> [WHAT YOU SHOULD DO] The records below hold pictures; please leave those out and retype the rest exactly.

> [PROVIDED ENTRIES]
───

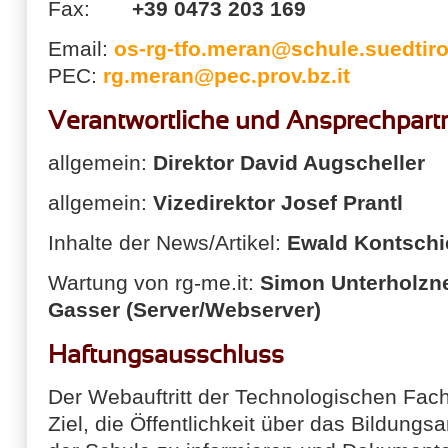
Fax:
+39 0473 203 169
Email:
os-rg-tfo.meran@schule.suedtirol
PEC:
rg.meran@pec.prov.bz.it
Verantwortliche und Ansprechpart
allgemein:
Direktor David Augscheller
allgemein:
Vizedirektor Josef Prantl
Inhalte der News/Artikel:
Ewald Kontschi
Wartung von rg-me.it:
Simon Unterholzn
Gasser (Server/Webserver)
Haftungsausschluss
Der Webauftritt der Technologischen Fac
Ziel, die Öffentlichkeit über das Bildungs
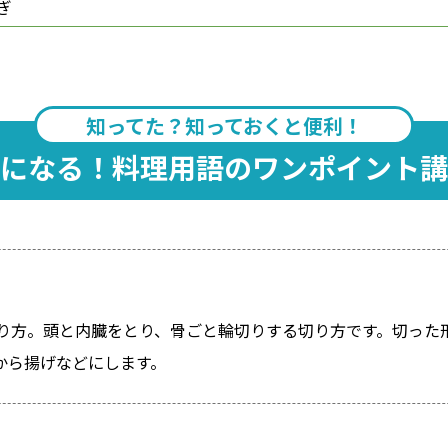
ぎ
知ってた？知っておくと便利！
になる！料理用語のワンポイント講
り方。頭と内臓をとり、骨ごと輪切りする切り方です。切った
から揚げなどにします。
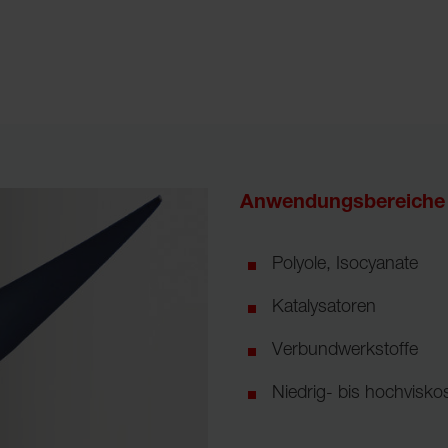
Anwendungsbereiche
Polyole, Isocyanate
Katalysatoren
Verbundwerkstoffe
Niedrig- bis hochvisk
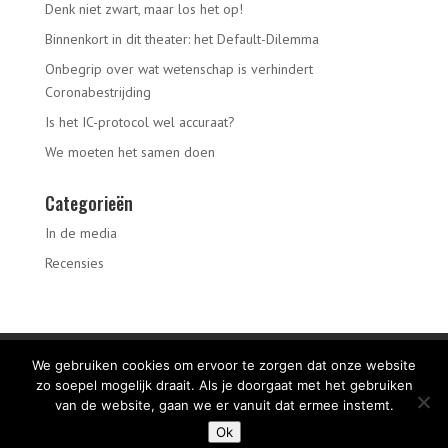
Denk niet zwart, maar los het op!
Binnenkort in dit theater: het Default-Dilemma
Onbegrip over wat wetenschap is verhindert
Coronabestrijding
Is het IC-protocol wel accuraat?
We moeten het samen doen
Categorieën
In de media
Recensies
Easycratie
De easycratische bibliotheek
We gebruiken cookies om ervoor te zorgen dat onze website
Nooit Af
De schrijvers
Weblog
zo soepel mogelijk draait. Als je doorgaat met het gebruiken
Contact opnemen
van de website, gaan we er vanuit dat ermee instemt.
Ok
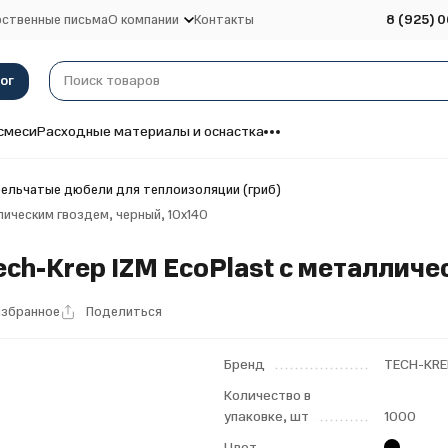
ственные письма
О компании
Контакты
8 (925) 0
ог
смеси
Расходные материалы и оснастка
ельчатые дюбели для теплоизоляции (гриб)
ическим гвоздем, черный, 10х140
h-Krep IZM EcoPlast с металличес
избранное
Поделиться
Бренд
TECH-KR
Количество в
упаковке, шт
1000
Цвет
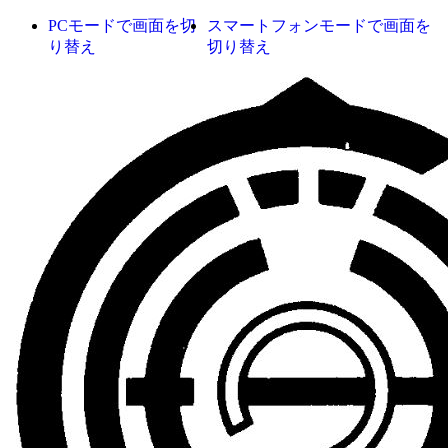
PCモードで画面を切
スマートフォンモードで画面を
り替え
切り替え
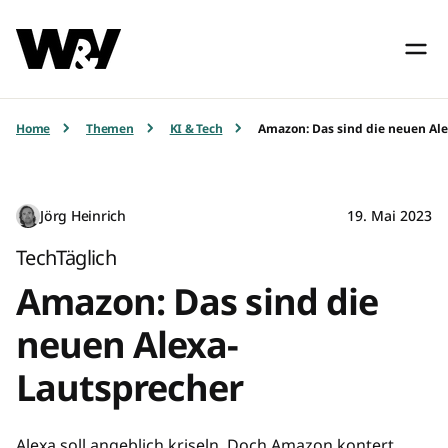
Home
Themen
KI & Tech
Amazon: Das sind die neuen Al
Jörg Heinrich
19. Mai 2023
TechTäglich
Amazon: Das sind die
neuen Alexa-
Lautsprecher
Alexa soll angeblich kriseln. Doch Amazon kontert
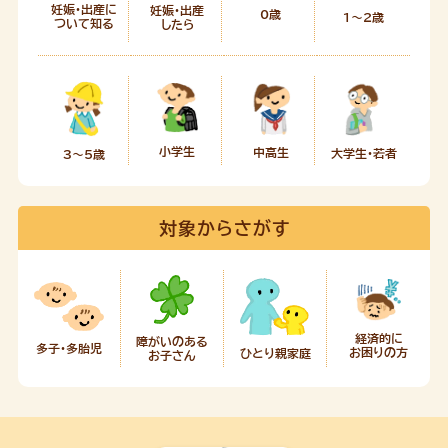
妊娠・出産に
妊娠・出産
0歳
1～2歳
ついて知る
したら
小学生
中高生
大学生・若者
3～5歳
対象からさがす
経済的に
障がいのある
多子・多胎児
お困りの方
ひとり親家庭
お子さん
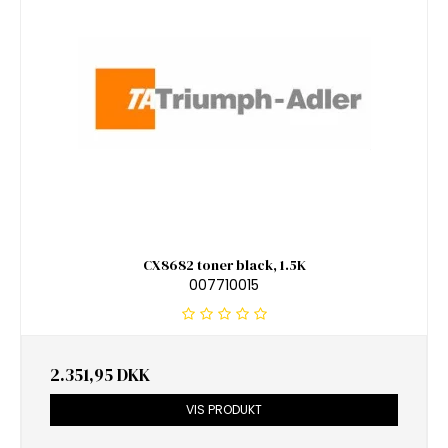
CX8682 toner black, 1.5K
007710015
2.351,95 DKK
VIS PRODUKT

───

> [ANSWER TO THIS PROBLEM]
Fax:
+39 0473 203 169
Email:
os-rg-tfo.meran@schule.suedtirol
PEC:
rg.meran@pec.prov.bz.it
Verantwortliche und Ansprechpart
allgemein:
Direktor David Augscheller
allgemein:
Vizedirektor Josef Prantl
Inhalte der News/Artikel:
Ewald Kontschi
Wartung von rg-me.it:
Simon Unterholzn
Gasser (Server/Webserver)
Haftungsausschluss
Der Webauftritt der Technologischen Fac
Ziel, die Öffentlichkeit über das Bildungs
ぎ
知ってた？知っておくと便利！
になる！料理用語のワンポイント講
り方。頭と内臓をとり、骨ごと輪切りする切り方です。切った
から揚げなどにします。
Anwendungsbereiche
Polyole, Isocyanate
Katalysatoren
Verbundwerkstoffe
Niedrig- bis hochvisk
Denk niet zwart, maar los het op!
Binnenkort in dit theater: het Default-Dilemma
Onbegrip over wat wetenschap is verhindert
Coronabestrijding
Is het IC-protocol wel accuraat?
We moeten het samen doen
Categorieën
In de media
Recensies
Easycratie
De easycratische bibliotheek
We gebruiken cookies om ervoor te zorgen dat onze website
Nooit Af
De schrijvers
Weblog
zo soepel mogelijk draait. Als je doorgaat met het gebruiken
Contact opnemen
van de website, gaan we er vanuit dat ermee instemt.
Ok
ственные письма
О компании
Контакты
8 (925) 0
ог
смеси
Расходные материалы и оснастка
ельчатые дюбели для теплоизоляции (гриб)
ическим гвоздем, черный, 10х140
h-Krep IZM EcoPlast с металличес
избранное
Поделиться
Бренд
TECH-KR
Количество в
упаковке, шт
1000
Цвет
PCモードで画面を切
スマートフォンモードで画面を
り替え
切り替え
Home
Themen
KI & Tech
Amazon: Das sind die neuen Al
Jörg Heinrich
19. Mai 2023
TechTäglich
Amazon: Das sind die
neuen Alexa-
Lautsprecher
Alexa soll angeblich kriseln. Doch Amazon kontert
妊娠・出産に
妊娠・出産
0歳
1～2歳
ついて知る
したら
小学生
中高生
大学生・若者
3～5歳
対象からさがす
経済的に
障がいのある
多子・多胎児
お困りの方
ひとり親家庭
お子さん
CX8682 toner black, 1.5K
007710015
2.351,95 DKK
VIS PRODUKT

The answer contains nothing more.